Environment Tasmania is concerned because the recent draft of the Tasmanian Veterinary Chemicals (Control of Use) Regulations enables dangerous chemicals to contaminate our land, waterways and food, resulting in adverse effects on environmental and public health.
In a submission to Tasmania’s draft ‘control of use’ AgVet regulations made on July 20, 2011, Environment Tasmania, EDO Tasmania and the Tasmanian Public and Environmental Health Network called upon the state government to prioritise protecting the health of Tasmanians and its environment, and work to improve Tasmania’s ‘clean and green’ image when reviewing the submissions and the regulations.
Currently the draft regulations still allow the spraying of triazines such as simazine, which have long been known to cause harmful effects and glyphosate herbicides which have been long linked to birth defects in humans and animals and other human health risks. More recently, the monitoring of fish hatcheries has raised significant concern as studies show that spray-drift from many agricultural chemicals can cause mortality, larval deformity and larval abnormalities across fish species.
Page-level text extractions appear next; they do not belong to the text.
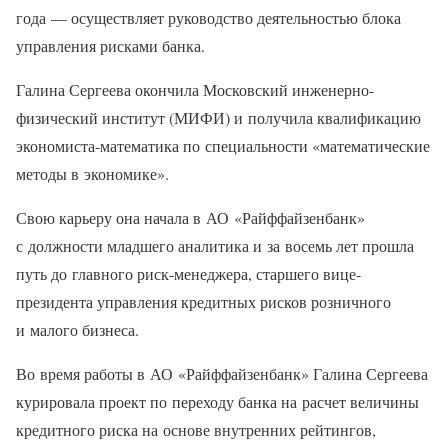
года — осуществляет руководство деятельностью блока
управления рисками банка.
Галина Сергеева окончила Московский инженерно-
физический институт (МИФИ) и получила квалификацию
экономиста-математика по специальности «математические
методы в экономике».
Свою карьеру она начала в АО «Райффайзенбанк»
с должности младшего аналитика и за восемь лет прошла
путь до главного риск-менеджера, старшего вице-
президента управления кредитных рисков розничного
и малого бизнеса.
Во время работы в АО «Райффайзенбанк» Галина Сергеева
курировала проект по переходу банка на расчет величины
кредитного риска на основе внутренних рейтингов,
Only demonstrably safe AgVet chemicals and safe methods of application should be used in Tasmania and aerial spraying of these chemicals is not a safe option.
The state and federal governments must start to seriously address chemical risks in order to protect our public and environmental health. It’s time to listen to scientists and only allow the use of chemicals that have been adequately tested and proven to be safe. EU regulations based on this model led to the banning of 77 dangerous pesticides that are still currently used in Tasmania and we are being left behind.
Tasmania can be a national and global leader by taking action to adopt safe chemical use laws and regulations.
Environment Tasmania the Tasmanian Public and Environmental Health Network and the EDO Tasmania have joined national organisations including consumer group Choice, WWF and the National Toxics Network. High profile advocates such as Australian scientist Tim Flannery and US environmental campaigner Erin Brockovich are also asking for safer chemical laws in Australia.
The submissions are available on request.
Why Agricultural Chemicals are harmful to environmental and human health
Common agricultural chemicals include pesticides, fungicides, herbicides, fertilisers, solvents, fuels and veterinary chemicals. Many of these are dangerous and some commonly used pesticides, herbicides, fungicides in particular have been designed disrupt biological systems. This is a problem because this biological disruption ultimately has an effect on the biological systems of other organisms including humans.
Chemicals used in agriculture take a long time to break down and when they are applied, more so through aerial spraying than ground spraying, they can drift hundreds of kilometres.
The residues of agricultural chemicals make their way into our waterways, oceans, schools and homes. Residues remain on the food that we and eat and are found in our drinking water. This is of great concern as science is showing us more and more that even low doses of many commonly used agricultural chemicals have adverse short- term and long-term effects on our environmental and human health.